-- Opening Marker --

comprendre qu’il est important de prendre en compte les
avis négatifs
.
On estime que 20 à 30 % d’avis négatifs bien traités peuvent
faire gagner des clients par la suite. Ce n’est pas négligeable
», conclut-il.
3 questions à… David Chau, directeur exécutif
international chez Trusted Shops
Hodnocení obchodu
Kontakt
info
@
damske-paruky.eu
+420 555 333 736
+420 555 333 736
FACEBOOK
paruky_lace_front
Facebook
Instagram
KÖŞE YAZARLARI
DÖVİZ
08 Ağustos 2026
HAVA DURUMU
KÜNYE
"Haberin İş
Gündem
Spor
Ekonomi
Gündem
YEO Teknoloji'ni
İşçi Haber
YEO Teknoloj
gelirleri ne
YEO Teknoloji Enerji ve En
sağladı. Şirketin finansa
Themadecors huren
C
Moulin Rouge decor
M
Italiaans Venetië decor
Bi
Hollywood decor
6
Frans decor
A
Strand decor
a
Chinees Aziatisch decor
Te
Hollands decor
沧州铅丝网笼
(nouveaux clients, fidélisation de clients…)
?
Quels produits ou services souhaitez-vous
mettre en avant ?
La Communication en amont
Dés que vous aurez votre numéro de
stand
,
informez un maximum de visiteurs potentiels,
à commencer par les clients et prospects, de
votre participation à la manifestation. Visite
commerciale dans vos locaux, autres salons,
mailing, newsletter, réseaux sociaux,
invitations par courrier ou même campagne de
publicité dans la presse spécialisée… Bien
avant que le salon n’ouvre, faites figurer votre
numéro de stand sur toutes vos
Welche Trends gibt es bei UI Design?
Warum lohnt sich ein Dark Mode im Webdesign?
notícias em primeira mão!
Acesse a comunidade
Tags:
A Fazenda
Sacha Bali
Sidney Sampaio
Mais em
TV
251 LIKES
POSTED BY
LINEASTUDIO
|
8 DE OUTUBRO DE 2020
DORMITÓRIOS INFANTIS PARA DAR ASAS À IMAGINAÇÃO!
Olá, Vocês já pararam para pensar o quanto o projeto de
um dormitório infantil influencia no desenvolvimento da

-- Closing Marker --

> _WHAT IS REQUIRED_: Search the data for the string "stand" and copy every line where it appears.

> _ANSWER_:
stand
numéro de stand sur toutes vos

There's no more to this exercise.